Exercise data
※ ※ ※

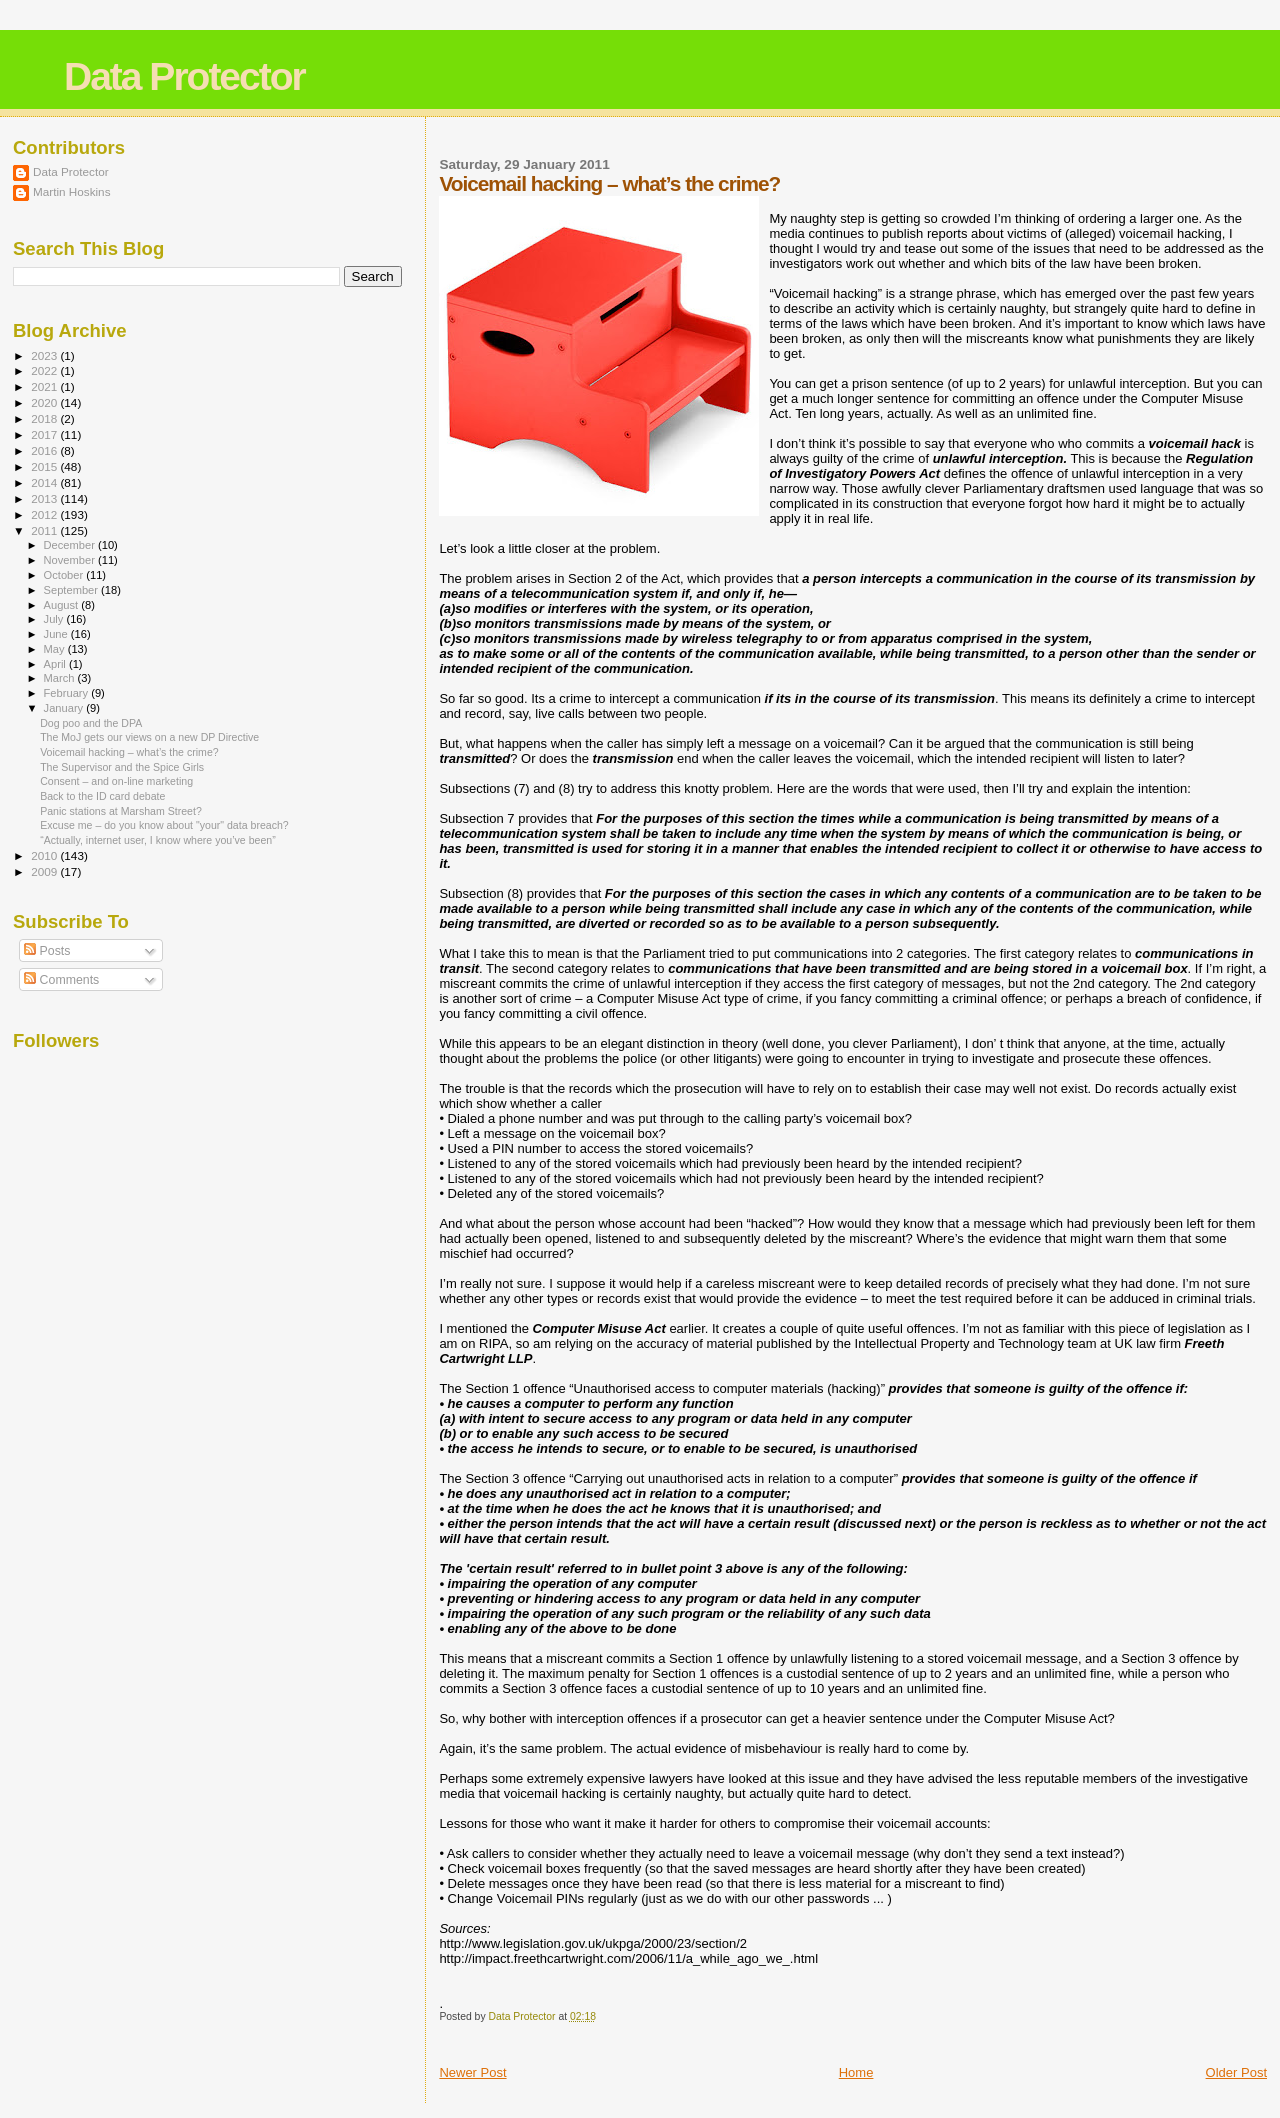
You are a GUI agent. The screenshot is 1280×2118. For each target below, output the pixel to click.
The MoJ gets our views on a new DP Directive (149, 737)
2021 (45, 386)
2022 (45, 370)
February (68, 693)
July (55, 619)
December (71, 545)
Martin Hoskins (72, 191)
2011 (45, 530)
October (65, 575)
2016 (45, 450)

※ ※ ※

What you have to do
A verbatim copy of every record above is required, with all pictures omitted.

Answer box
You are a GUI agent. The screenshot is 1280×2118. For each target below, output the pixel to click.
The MoJ gets our views on a new DP Directive (149, 737)
2021 (45, 386)
2022 (45, 370)
February (68, 693)
July (55, 619)
December (71, 545)
Martin Hoskins (72, 191)
2011 (45, 530)
October (65, 575)
2016 (45, 450)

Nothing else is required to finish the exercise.